Foto: Matthias Friel
This intensive course delves into the global history of processes of refuge-seeking: it explores the many challenges that refugees and migrants face and the opportunities they create in receiving countries. It engages the manifold ways in which citizens have responded to migrants and refugees over time – from the Huguenots’ arrival in Brandenburg-Prussia in 1685 to the present – and in various places, including France, Australia, Uganda, Ethiopia, and Germany. The course also examines the responses and visions of migrants and refugees themselves.
The course brings together 30 students from six European universities through the European Digital UniverCity alliance (EDUC), for ten weeks of online learning (starting at the beginning of the semester) followed by a week together in Potsdam June 20-25, 2022. In Potsdam students will meet with local decision-makers, civil society and church representatives, and migrants and refugees to learn first-hand about practices and issues relating to migration and integration.
To prepare for this, students will be introduced to theories around integration and will then engage with historic and contemporary case studies that highlight particular issues such as culture, religion, racism, education, and labour in relation to assimilationism and multiculturalism.
Overall, the aim of this course is to provide students with the theoretical and conceptual language to make sense of historical processes of refuge-seeking and integration as well as enabling a lively exchange between student perspectives and practitioners’ insights on processes of integration in the city of Potsdam.
Five students will be able to join from each university. If you are interested to join the group of Potsdam learners, please apply via the following link uploading a one-page letter of motivation (in English), your CV and your PULS performance overview”: https://bit.ly/3nmmsoE
If you have any questions about the application please contact email@example.com.

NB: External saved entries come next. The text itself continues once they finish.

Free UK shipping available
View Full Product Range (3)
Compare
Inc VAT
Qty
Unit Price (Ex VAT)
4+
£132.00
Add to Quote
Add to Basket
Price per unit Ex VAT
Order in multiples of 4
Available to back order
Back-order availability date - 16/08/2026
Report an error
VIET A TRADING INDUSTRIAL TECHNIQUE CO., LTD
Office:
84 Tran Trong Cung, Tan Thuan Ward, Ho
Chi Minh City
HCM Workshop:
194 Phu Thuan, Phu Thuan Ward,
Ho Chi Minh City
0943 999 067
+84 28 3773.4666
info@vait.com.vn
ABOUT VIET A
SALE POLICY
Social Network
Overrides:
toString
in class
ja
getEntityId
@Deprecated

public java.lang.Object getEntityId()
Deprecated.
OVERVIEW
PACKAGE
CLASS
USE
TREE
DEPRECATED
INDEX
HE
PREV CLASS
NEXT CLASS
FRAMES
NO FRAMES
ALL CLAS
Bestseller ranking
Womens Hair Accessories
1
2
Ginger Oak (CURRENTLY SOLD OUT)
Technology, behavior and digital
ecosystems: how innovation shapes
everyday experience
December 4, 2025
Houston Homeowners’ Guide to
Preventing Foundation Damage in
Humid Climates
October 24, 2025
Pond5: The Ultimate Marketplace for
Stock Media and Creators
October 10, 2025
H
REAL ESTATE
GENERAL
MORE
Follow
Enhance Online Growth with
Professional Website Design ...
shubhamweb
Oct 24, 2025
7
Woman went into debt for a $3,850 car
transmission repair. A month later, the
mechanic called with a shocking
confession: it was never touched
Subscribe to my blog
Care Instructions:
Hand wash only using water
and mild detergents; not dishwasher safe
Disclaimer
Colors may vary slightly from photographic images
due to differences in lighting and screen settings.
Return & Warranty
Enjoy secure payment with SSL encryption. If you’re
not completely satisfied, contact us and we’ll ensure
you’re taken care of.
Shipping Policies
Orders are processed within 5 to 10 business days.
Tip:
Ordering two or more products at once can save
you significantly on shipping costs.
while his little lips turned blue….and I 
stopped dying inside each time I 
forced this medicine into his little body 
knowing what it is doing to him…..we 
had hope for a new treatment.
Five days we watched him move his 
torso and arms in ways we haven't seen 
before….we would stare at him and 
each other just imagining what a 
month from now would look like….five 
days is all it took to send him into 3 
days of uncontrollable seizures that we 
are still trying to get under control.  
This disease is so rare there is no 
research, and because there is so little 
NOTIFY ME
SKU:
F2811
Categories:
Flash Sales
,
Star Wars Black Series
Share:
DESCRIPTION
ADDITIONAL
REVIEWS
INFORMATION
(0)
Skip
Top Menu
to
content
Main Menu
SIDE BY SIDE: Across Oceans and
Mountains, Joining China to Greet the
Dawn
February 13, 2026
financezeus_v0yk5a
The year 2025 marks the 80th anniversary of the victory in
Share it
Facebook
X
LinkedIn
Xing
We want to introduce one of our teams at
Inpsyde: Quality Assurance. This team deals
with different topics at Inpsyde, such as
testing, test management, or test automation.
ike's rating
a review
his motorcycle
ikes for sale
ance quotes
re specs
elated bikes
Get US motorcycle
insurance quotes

Brubaker, Rogers. Citizenship and nationhood in France and Germany. Harvard University Press, 2009.
Hage, Ghassan. "Multiculturalism and white paranoia in Australia." Journal of International Migration and Integration/Revue de l'integration et de la migration internationale 3.3-4 (2002): 417-437.
Hahamovitch, Cindy (2003) Creating Perfect Immigrants: Guestworkers of the World in Historical Perspective, Labor History, 44:1, 69-94, DOI: 10.1080/0023656032000057010
Jansen, Yolande. Secularism, Assimilation and the Crisis of Multiculturalism. Amsterdam University Press, 2013.
Lachenicht, Susanne. "Huguenot immigrants and the formation of national identities, 1548–1787." The Historical Journal 50, no. 2 (2007): 309-331.
Torpey, J. C. (2018). The invention of the passport: Surveillance, citizenship and the state. Cambridge University Press.
All students must read the course readings, actively participate in class discussion, work on group presentations on particular case studies, participate in the Potsdam week, and write a brief final reflection essay in accordance with their Studienordnungen.